La colonne de la Grande Armée ou colonne Napoléone est une colonne commémorative élevée à Wimille (Pas-de-Calais), près de Boulogne-sur-Mer, entre 1804 et 1823. Œuvre de l’architecte Éloi Labarre, elle est haute de 50 mètres.

Historique[modifier | modifier le code]

Vue d'ensemble de la colonne de la Grande Armée

Napoléon Ier rassembla à Boulogne, en 1804, l’armée des côtes de l'Océan, qui devint la Grande Armée.

Le eut lieu la première distribution de la Légion d'honneur au camp de Boulogne. La décision d'élever un monument en hommage à Napoléon fut prise au lendemain de la distribution de la Légion d'honneur. Le maréchal Soult annonça à l'empereur « le vœu des soldats » de mettre en place aux frais de la légion une colonne en marbre avec une statue de Napoléon. Les soldats ont donc du faire le sacrifice d'une demi-journée de solde par mois et d'une journée entière pour les officiers. Elle eut pour architecte Éloi Labarre qui avait aussi dessiné les plans du second théâtre de Boulogne.

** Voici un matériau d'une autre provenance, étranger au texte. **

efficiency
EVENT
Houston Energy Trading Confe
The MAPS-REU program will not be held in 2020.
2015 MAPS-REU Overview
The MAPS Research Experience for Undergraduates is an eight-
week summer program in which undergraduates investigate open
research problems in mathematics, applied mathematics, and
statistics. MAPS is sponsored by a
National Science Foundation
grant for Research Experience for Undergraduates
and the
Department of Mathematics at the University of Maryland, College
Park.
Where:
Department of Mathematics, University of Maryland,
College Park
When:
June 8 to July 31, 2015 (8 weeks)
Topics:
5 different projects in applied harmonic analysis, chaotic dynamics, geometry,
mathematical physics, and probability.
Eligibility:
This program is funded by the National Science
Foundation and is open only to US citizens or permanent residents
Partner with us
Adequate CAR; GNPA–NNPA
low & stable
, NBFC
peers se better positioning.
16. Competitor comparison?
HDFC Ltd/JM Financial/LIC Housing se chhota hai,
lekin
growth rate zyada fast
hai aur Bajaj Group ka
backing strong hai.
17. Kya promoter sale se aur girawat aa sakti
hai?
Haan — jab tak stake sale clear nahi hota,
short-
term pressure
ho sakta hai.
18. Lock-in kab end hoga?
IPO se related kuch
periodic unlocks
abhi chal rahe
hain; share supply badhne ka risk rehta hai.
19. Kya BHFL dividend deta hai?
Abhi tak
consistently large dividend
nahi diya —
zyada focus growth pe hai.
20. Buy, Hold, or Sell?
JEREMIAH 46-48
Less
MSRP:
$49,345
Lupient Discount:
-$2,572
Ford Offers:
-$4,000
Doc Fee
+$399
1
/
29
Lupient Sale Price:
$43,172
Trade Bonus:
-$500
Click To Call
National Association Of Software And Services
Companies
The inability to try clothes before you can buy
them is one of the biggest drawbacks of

La première pierre fut posée le 18 brumaire an XIII (9 octobre 1804), le chantier au début fut actif mais marqua cependant un coup d'arrêt en 1805 lors du départ de l'Armée des Côtes et de l'Océan pour Austerlitz. À la chute de l'Empire, la colonne ne s'élevait qu'à une hauteur de vingt mètres, soit le tiers de sa hauteur, les sculptures de Houdon et Moitte furent brisées et les bronzes furent réutilisés pour ériger la statue de Louis XIV place des Victoires et celle d'Henri IV à Paris. Les deux lions furent préservés en raison de leur non-allusion à l'Empire.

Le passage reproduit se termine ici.